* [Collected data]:
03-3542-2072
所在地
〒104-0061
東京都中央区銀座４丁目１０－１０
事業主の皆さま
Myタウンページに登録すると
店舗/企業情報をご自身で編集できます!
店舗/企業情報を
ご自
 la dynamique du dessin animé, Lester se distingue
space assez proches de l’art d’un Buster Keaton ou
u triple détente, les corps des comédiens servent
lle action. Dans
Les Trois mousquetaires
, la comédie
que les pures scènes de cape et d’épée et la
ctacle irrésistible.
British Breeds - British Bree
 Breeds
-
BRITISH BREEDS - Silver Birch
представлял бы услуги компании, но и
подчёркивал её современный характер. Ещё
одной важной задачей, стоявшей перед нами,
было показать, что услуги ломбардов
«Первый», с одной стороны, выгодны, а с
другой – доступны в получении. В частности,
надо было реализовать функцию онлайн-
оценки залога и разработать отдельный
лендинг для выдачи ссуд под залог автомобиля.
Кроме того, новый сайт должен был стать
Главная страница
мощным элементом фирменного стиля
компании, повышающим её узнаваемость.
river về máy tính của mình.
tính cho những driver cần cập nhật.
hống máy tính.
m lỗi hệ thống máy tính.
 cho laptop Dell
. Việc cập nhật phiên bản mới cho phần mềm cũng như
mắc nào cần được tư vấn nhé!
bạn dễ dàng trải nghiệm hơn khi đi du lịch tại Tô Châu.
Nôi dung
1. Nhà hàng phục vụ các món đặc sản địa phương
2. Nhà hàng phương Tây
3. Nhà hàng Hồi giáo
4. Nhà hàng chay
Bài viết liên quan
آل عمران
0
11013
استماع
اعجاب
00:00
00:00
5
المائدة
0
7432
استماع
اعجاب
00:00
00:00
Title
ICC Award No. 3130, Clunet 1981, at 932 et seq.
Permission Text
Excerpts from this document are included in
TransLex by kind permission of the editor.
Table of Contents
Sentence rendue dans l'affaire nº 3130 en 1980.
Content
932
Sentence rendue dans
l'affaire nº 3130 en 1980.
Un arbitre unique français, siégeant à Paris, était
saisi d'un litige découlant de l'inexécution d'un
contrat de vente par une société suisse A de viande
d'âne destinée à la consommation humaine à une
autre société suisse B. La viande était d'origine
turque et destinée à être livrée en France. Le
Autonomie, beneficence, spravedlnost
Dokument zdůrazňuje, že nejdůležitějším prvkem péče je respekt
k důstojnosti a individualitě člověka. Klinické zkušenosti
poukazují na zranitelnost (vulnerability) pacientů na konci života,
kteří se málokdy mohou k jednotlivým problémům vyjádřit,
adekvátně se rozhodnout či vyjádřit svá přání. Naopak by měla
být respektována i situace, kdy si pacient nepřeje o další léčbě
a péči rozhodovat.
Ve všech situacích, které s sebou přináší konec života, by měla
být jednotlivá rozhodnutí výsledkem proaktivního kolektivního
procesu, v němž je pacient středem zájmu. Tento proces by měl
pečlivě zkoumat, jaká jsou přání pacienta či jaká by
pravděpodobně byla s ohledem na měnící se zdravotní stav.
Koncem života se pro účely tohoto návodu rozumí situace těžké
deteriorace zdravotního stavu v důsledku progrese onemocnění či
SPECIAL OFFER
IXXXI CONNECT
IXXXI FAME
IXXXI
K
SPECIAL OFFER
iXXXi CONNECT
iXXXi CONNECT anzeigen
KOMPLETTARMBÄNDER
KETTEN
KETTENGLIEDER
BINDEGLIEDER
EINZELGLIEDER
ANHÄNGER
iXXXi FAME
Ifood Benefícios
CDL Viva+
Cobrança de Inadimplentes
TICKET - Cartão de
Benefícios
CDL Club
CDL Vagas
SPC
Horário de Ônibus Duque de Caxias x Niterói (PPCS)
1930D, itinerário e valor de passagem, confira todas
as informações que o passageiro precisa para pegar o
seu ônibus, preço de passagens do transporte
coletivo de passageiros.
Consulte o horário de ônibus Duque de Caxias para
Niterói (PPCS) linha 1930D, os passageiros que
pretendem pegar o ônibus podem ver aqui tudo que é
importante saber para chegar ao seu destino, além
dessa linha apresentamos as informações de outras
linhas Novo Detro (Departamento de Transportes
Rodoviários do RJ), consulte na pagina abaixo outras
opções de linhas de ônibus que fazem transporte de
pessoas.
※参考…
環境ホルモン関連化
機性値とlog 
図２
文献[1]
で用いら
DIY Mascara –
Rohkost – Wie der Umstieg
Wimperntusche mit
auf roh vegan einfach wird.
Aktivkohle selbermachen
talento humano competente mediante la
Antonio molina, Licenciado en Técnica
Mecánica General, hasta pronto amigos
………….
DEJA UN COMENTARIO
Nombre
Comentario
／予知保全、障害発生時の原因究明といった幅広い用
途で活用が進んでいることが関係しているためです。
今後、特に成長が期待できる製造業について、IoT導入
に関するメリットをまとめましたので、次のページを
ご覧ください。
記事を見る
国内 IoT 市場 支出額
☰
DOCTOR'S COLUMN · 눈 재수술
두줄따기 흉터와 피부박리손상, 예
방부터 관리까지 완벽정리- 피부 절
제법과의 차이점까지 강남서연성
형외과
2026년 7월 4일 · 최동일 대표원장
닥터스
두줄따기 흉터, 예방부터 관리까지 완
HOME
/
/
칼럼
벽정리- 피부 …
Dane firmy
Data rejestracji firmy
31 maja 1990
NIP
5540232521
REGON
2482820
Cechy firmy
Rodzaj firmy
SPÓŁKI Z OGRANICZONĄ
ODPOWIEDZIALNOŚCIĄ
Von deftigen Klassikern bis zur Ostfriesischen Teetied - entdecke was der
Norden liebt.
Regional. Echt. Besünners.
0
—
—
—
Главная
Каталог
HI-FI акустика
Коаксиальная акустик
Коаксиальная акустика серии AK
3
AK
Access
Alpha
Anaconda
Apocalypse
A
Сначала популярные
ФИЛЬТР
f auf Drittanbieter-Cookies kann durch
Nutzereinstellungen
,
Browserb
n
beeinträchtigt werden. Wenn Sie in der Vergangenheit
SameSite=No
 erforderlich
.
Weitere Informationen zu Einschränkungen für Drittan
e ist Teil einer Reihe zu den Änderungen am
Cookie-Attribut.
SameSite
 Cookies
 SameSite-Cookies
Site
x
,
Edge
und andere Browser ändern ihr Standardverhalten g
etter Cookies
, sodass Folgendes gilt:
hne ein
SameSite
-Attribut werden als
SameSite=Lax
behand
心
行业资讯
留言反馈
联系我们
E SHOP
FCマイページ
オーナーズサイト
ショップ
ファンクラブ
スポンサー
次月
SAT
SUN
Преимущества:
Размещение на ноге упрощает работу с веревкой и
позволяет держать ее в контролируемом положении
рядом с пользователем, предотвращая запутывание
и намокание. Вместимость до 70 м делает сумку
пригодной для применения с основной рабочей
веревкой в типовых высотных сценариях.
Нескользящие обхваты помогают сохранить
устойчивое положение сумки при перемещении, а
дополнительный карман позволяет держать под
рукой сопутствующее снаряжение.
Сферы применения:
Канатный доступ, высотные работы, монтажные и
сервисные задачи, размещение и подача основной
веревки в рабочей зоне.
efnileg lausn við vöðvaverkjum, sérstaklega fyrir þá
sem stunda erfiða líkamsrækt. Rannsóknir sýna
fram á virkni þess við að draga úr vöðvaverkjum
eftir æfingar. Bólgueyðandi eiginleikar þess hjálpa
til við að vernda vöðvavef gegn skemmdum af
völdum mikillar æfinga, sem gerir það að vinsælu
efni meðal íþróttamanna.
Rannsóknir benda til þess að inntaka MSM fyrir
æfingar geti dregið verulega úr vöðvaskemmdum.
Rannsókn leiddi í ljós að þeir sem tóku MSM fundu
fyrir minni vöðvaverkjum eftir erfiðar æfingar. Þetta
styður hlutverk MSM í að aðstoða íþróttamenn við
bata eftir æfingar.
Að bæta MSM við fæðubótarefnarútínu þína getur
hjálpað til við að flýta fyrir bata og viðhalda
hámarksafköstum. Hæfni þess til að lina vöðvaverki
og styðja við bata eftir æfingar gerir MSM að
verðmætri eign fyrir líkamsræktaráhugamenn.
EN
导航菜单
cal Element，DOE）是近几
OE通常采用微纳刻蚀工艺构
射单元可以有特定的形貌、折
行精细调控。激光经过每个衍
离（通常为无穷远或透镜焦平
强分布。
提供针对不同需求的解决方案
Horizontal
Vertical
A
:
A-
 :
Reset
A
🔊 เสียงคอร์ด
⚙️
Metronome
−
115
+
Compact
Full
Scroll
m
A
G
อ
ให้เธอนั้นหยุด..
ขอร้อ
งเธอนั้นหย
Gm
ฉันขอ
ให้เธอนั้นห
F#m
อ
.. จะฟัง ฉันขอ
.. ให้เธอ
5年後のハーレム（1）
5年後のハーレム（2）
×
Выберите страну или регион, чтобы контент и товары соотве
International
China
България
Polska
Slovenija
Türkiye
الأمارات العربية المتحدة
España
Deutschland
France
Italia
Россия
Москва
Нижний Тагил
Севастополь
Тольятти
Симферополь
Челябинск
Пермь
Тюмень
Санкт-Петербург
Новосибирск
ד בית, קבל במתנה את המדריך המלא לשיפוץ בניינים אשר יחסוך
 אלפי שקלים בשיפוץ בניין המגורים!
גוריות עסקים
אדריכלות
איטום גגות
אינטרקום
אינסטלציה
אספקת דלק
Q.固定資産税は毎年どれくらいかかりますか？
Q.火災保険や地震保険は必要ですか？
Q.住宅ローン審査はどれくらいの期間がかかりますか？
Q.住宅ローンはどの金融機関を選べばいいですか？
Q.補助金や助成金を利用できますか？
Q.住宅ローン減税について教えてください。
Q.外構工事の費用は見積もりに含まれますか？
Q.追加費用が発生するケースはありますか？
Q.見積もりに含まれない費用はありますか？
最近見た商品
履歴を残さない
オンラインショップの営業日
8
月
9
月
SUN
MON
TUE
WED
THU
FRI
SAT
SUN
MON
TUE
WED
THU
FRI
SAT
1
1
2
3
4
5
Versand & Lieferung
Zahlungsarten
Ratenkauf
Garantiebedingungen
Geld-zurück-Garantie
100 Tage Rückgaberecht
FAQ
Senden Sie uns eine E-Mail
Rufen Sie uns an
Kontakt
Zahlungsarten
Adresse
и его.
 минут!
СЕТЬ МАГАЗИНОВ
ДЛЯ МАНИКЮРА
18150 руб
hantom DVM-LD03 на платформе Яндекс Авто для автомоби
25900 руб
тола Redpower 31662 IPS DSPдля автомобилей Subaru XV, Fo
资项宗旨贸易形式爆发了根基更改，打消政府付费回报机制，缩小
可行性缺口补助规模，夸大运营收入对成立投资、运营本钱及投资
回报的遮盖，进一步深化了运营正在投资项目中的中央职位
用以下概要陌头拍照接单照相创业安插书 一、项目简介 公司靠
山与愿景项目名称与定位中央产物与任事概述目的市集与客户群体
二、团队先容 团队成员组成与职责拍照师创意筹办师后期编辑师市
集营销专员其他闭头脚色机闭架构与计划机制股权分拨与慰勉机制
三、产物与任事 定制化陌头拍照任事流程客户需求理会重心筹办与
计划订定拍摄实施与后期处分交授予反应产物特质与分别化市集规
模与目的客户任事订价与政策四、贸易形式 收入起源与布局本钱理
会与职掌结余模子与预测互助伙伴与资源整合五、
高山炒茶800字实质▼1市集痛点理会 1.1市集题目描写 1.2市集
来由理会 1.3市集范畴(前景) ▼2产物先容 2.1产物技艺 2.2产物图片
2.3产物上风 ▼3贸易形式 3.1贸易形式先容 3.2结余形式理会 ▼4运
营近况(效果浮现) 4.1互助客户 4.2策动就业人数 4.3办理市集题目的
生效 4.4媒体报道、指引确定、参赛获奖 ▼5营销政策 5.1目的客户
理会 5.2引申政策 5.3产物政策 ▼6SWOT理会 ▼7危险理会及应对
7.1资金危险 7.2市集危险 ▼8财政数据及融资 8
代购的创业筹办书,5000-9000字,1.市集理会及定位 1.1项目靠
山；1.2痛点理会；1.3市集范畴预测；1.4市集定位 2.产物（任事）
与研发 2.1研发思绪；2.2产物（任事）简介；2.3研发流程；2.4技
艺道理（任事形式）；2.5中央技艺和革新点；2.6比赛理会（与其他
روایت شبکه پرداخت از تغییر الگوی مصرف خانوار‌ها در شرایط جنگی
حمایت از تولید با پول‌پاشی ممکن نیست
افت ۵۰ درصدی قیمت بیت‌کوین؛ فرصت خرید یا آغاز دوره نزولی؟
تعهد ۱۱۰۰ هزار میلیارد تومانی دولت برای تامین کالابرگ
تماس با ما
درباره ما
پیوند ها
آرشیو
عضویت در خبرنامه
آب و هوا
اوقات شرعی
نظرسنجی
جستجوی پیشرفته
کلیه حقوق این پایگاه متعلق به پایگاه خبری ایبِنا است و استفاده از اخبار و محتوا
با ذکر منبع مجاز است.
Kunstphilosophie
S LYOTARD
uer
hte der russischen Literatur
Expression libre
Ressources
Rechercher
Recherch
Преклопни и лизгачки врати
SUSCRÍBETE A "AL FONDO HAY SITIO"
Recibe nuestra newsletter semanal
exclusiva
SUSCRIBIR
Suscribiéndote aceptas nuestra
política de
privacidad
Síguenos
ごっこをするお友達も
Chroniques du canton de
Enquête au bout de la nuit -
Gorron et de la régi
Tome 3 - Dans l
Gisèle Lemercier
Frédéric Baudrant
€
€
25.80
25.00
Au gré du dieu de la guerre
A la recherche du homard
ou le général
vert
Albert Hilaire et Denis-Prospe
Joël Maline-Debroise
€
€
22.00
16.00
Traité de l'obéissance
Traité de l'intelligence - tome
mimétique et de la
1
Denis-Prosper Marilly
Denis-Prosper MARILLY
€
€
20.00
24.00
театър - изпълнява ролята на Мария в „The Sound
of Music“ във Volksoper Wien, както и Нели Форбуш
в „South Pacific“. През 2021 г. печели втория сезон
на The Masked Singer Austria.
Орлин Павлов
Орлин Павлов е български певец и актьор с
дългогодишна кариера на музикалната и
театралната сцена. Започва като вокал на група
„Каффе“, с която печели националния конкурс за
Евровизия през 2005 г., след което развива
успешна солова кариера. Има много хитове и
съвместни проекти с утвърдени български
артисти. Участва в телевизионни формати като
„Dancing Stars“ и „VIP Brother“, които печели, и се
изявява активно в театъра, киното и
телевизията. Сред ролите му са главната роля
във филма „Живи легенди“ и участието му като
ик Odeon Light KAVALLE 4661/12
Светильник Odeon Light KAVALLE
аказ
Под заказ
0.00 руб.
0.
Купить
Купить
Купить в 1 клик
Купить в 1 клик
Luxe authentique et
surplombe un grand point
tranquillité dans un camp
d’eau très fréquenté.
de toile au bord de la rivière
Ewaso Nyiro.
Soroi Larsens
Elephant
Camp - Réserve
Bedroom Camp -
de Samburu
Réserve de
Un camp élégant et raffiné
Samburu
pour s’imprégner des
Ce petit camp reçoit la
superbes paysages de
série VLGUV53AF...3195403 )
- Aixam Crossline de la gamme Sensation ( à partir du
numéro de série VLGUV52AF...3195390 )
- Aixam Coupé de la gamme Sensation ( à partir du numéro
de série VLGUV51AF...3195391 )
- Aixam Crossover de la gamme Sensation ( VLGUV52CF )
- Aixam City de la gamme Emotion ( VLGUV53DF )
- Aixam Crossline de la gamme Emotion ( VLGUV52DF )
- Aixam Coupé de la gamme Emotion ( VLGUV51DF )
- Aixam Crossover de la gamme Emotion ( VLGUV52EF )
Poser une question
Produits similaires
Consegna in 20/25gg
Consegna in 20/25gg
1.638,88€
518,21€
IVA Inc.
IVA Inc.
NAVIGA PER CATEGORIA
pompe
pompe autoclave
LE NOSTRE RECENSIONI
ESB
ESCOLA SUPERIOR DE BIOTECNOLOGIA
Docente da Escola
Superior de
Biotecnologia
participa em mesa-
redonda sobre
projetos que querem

* [Exercise]: Every line with "Coupé" in it should be copied from the entries.

* [Task output]:
- Aixam Coupé de la gamme Sensation ( à partir du numéro
- Aixam Coupé de la gamme Emotion ( VLGUV51DF )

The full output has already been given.